The J Mascis version offers heaps of the balanced but scorching tone colors that make the music of Dinosaur Jr. so melodically monstrous.

Electro-Harmonix elected to celebrate Mascis’ allegiance to the Big Muff with a signature variation of the Nano Ram’s Head. That’s no small matter: In EHX’s long, storied history, this is the company’s first signature edition. Appropriately, the J Mascis does not disappoint. It does everything the already awesome Ram’s Head Big Muff does. That’s little surprise given that EHX tells us there is no significant difference between a regular Ram’s Head circuit (in its current guise) and the Mascis version. I played the two side by side for a long time and swear I heard a more present high-end and a touch more buzzsaw aggression in the J Mascis. Your results—or perceptions—may vary. Either way, the J Mascis version offers heaps of the balanced but scorching tone colors that make the music of Dinosaur Jr. so melodically monstrous.

Vive Le Différence

As is noted often in Premier Guitar, there is no definitive Ram’s Head Big Muff. Inconsistencies in components during the original run make the likelihood of any two Muffs sounding identical pretty slim. Even Mascis’ own favorite original Muff is an oddball, with wildly drifting component values that have thrown obsessive circuit detectives like Matt Holl for a loop.

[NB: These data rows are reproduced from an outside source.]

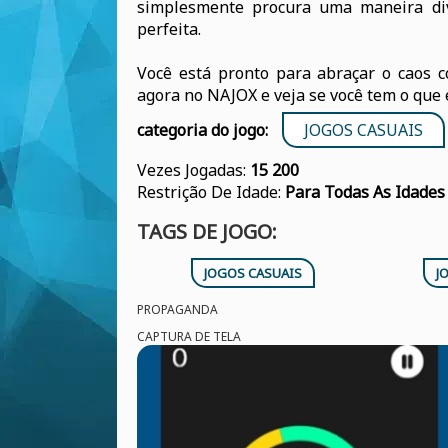
simplesmente procura uma maneira div
perfeita.
Você está pronto para abraçar o caos c
agora no NAJOX e veja se você tem o que 
categoria do jogo:
JOGOS CASUAIS
Vezes Jogadas:
15 200
Restrição De Idade:
Para Todas As Idades
TAGS DE JOGO:
JOGOS CASUAIS
J
PROPAGANDA
CAPTURA DE TELA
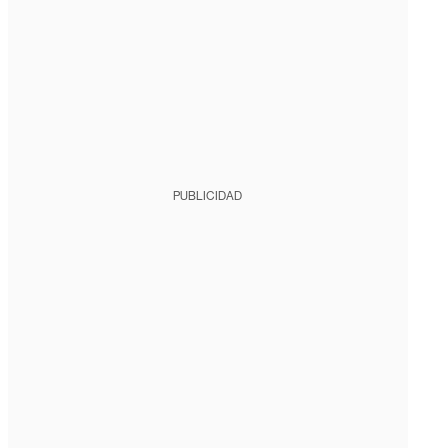
PUBLICIDAD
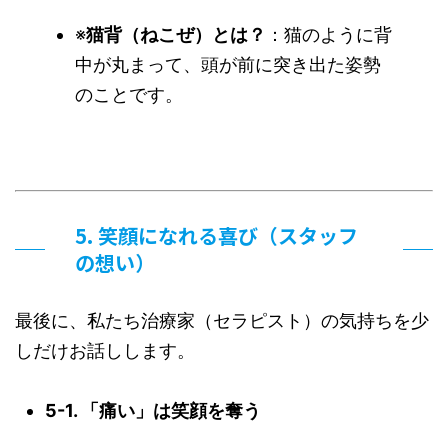
※
猫背（ねこぜ）とは？
：猫のように背
中が丸まって、頭が前に突き出た姿勢
のことです。
5. 笑顔になれる喜び（スタッフ
の想い）
最後に、私たち治療家（セラピスト）の気持ちを少
しだけお話しします。
5-1. 「痛い」は笑顔を奪う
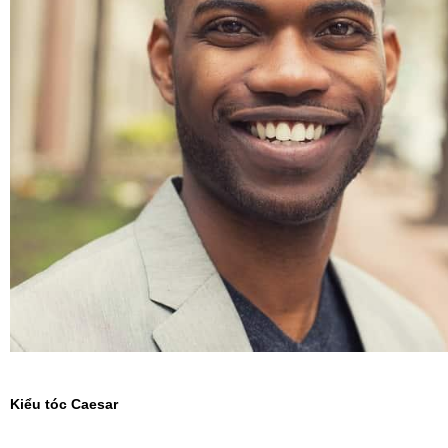
Kiểu tóc Caesar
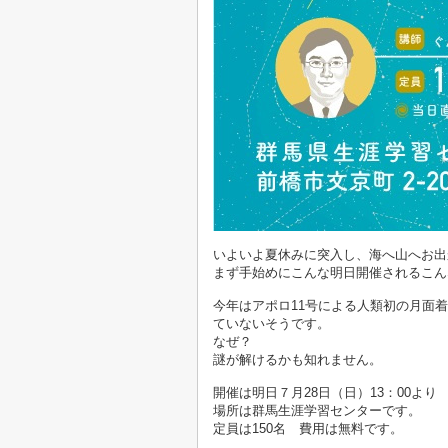
いよいよ夏休みに突入し、海へ山へお出
まず手始めにこんな明日開催されるこん
今年はアポロ11号による人類初の月面着
ていないそうです。
なぜ？
謎が解けるかも知れません。
開催は明日７月28日（日）13：00より
場所は群馬生涯学習センターです。
定員は150名 費用は無料です。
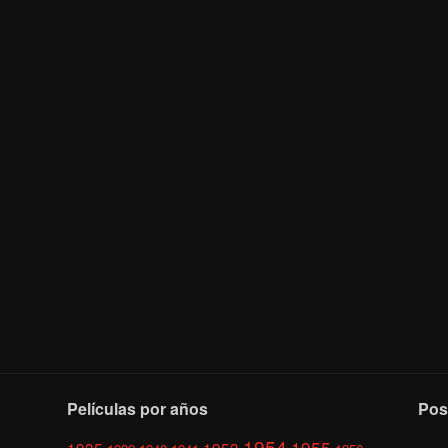
Películas por años
Pos
1954
1955
1935
1953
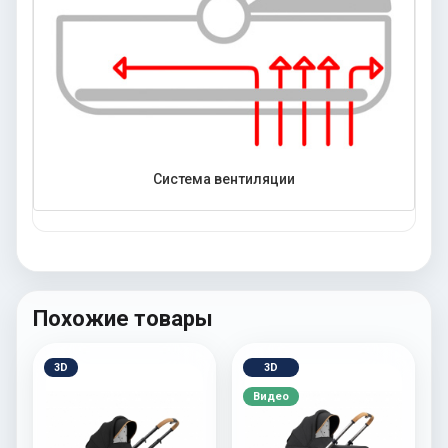
Система вентиляции
Похожие товары
3D
3D
Видео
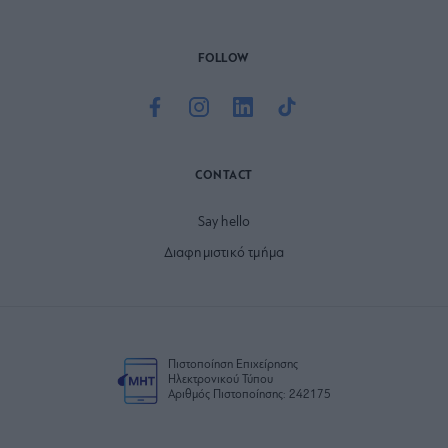
FOLLOW
CONTACT
Say hello
Διαφημιστικό τμήμα
Πιστοποίηση Επιχείρησης
Ηλεκτρονικού Τύπου
Αριθμός Πιστοποίησης: 242175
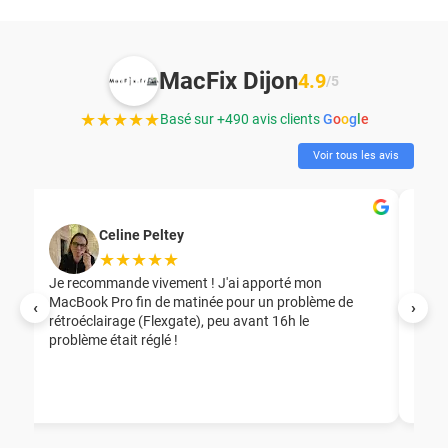
MacFix Dijon
4.9
/5
★★★★★
Basé sur +490 avis clients
G
o
o
g
l
e
Voir tous les avis
Celine Peltey
★★★★★
Je recommande vivement ! J'ai apporté mon
MacBook Pro fin de matinée pour un problème de
Mer
‹
›
rétroéclairage (Flexgate), peu avant 16h le
éga
problème était réglé !
nou
nou
aid
ép
ch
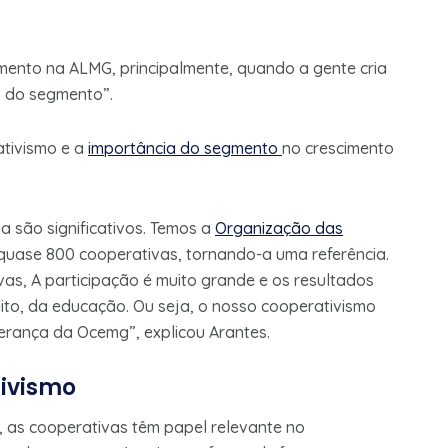
imento na ALMG, principalmente, quando a gente cria
o do segmento”.
tivismo e a
importância do segmento
no crescimento
 são significativos. Temos a
Organização das
uase 800 cooperativas, tornando-a uma referência.
as, A participação é muito grande e os resultados
ito, da educação. Ou seja, o nosso cooperativismo
derança da Ocemg”, explicou Arantes.
ivismo
, as cooperativas têm papel relevante no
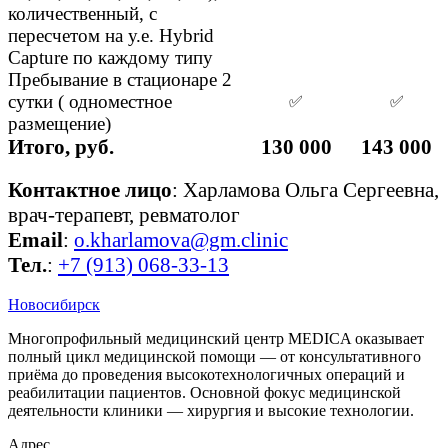
количественный, с
пересчетом на у.е. Hybrid
Capture по каждому типу
Пребывание в стационаре 2
сутки ( одноместное
✅
✅
размещение)
Итого, руб.
130 000
143 000
Контактное лицо
: Харламова Ольга Сергеевна,
врач-терапевт, ревматолог
Email
:
o.kharlamova@gm.clinic
Тел.
:
+7 (913) 068-33-13
Новосибирск
Многопрофильный медицинский центр MEDICA оказывает
полный цикл медицинской помощи — от консультативного
приёма до проведения высокотехнологичных операций и
реабилитации пациентов. Основной фокус медицинской
деятельности клиники — хирургия и высокие технологии.
Адрес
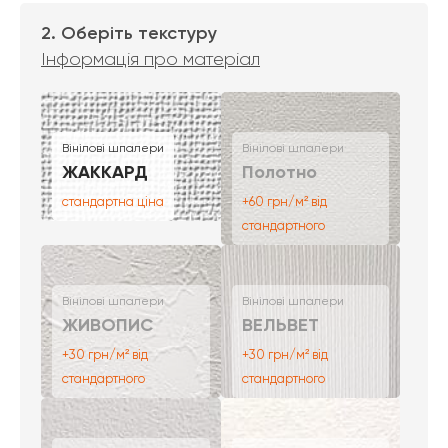
2. Оберіть текстуру
Інформація про матеріал
Вінілові шпалери
Вінілові шпалери
ЖАККАРД
Полотно
стандартна ціна
+60 грн/м² від
стандартного
Вінілові шпалери
Вінілові шпалери
ЖИВОПИС
ВЕЛЬВЕТ
+30 грн/м² від
+30 грн/м² від
стандартного
стандартного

Those inconsistencies aren’t generally an issue these days. And admittedly the differences I heard when comparing the J Mascis version to my own current-issue Ram’s Head were small. At times I wondered if they were attributable to inconsistent potentiometers or some other factor. At other times, I became less sure that they even existed at all. But if pressed, I’ll stand by my assertion that the Mascis—at least at my preferred range of gain and tone settings (anywhere between 1 o’clock and maximum)—is both a little more buzzily aggressive and clearer in the high midrange. Perhaps the lesson here is to try both versions, or a few of each, in the flesh and let your ears decide.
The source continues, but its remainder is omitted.